* **EXCERPTED RECORDS**
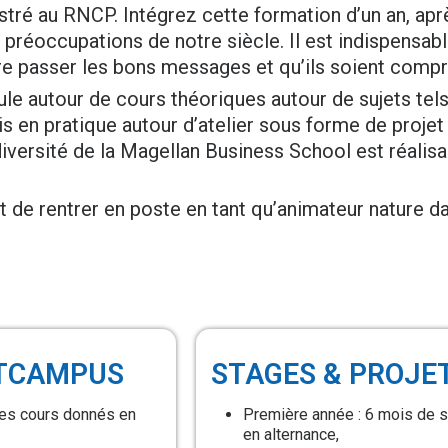
istré au RNCP. Intégrez cette formation d’un an, apr
 préoccupations de notre siècle. Il est indispensab
re passer les bons messages et qu’ils soient compr
le autour de cours théoriques autour de sujets tels q
is en pratique autour d’atelier sous forme de projet
versité de la Magellan Business School est réalisa
de rentrer en poste en tant qu’animateur nature da
ETCAMPUS
STAGES & PROJE
les cours donnés en
Première année : 6 mois de 
en alternance,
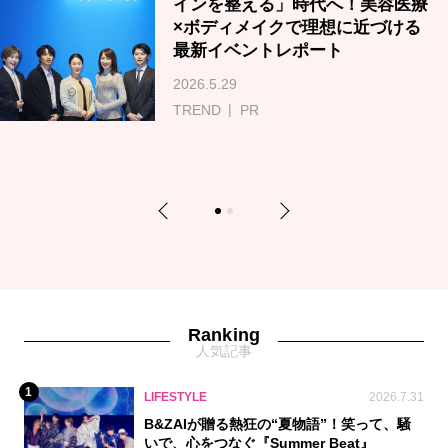
インを整える」時代へ！美容医療
×ボディメイクで理想に近づける
最新イベントレポート
2026.5.29
TREND
PR
Previous
Next
1
2
Ranking
人気記事
1
LIFESTYLE
2026.7.31
B&ZAIが贈る熱狂の“夏物語”！笑って、騒
いで、心をつなぐ『Summer Beat』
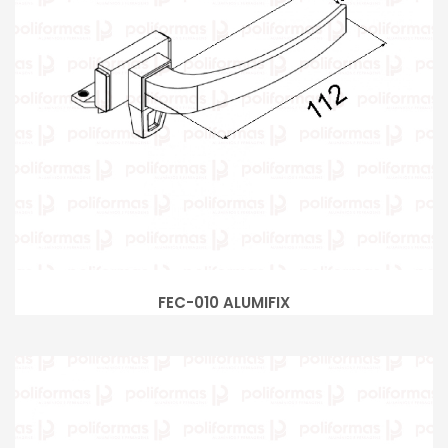
FEC-010 ALUMIFIX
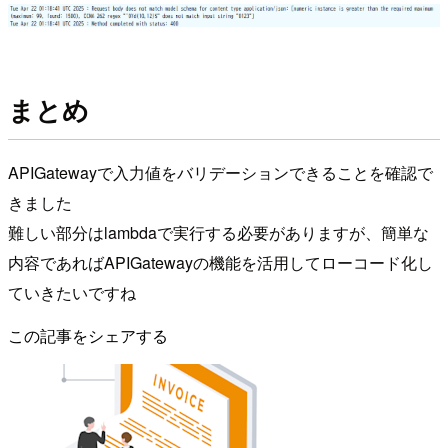
まとめ
APIGatewayで入力値をバリデーションできることを確認で
きました
難しい部分はlambdaで実行する必要がありますが、簡単な
内容であればAPIGatewayの機能を活用してローコード化し
ていきたいですね
この記事をシェアする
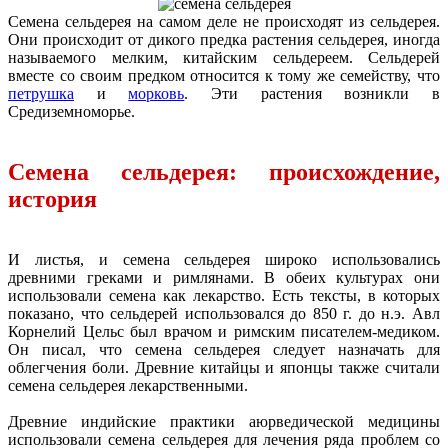
Семена сельдерея на самом деле не происходят из сельдерея.
Они происходит от дикого предка растения сельдерея, иногда
называемого мелким, китайским сельдереем. Сельдерей
вместе со своим предком относится к тому же семейству, что
петрушка
и
морковь
. Эти растения возникли в
Средиземноморье.
Семена сельдерея: происхождение,
история
И листья, и семена сельдерея широко использовались
древними греками и римлянами. В обеих культурах они
использовали семена как лекарство. Есть тексты, в которых
показано, что сельдерей использовался до 850 г. до н.э. Авл
Корнелий Цельс был врачом и римским писателем-медиком.
Он писал, что семена сельдерея следует назначать для
облегчения боли. Древние китайцы и японцы также считали
семена сельдерея лекарственными.
Древние индийские практики аюрведической медицины
использовали семена сельдерея для лечения ряда проблем со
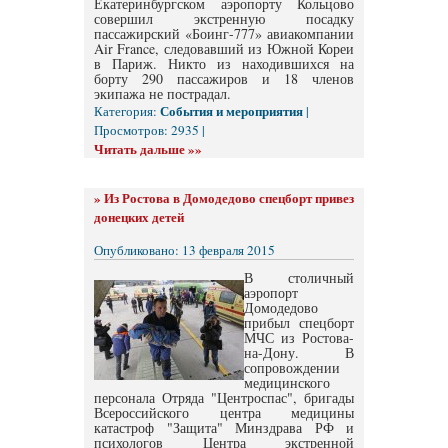
Екатеринбургском аэропорту Кольцово
совершил экстренную посадку
пассажирский «Боинг-777» авиакомпании
Air France, следовавший из Южной Кореи
в Париж. Никто из находившихся на
борту 290 пассажиров и 18 членов
экипажа не пострадал.
События и мероприятия
Категория:
|
Просмотров: 2935 |
Читать дальше »»
»
Из Ростова в Домодедово спецборт привез
донецких детей
Опубликовано: 13 февраля 2015
В столичный
аэропорт
Домодедово
прибыл спецборт
МЧС из Ростова-
на-Дону. В
сопровождении
медицинского
персонала Отряда "Центроспас", бригады
Всероссийского центра медицины
катастроф "Защита" Минздрава РФ и
психологов Центра экстренной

* **PROBLEM DETAILS**
In the entries above, find each line with the word "cours" and copy it.

* **SOLUTION TO THIS TASK**
le autour de cours théoriques autour de sujets tels q
les cours donnés en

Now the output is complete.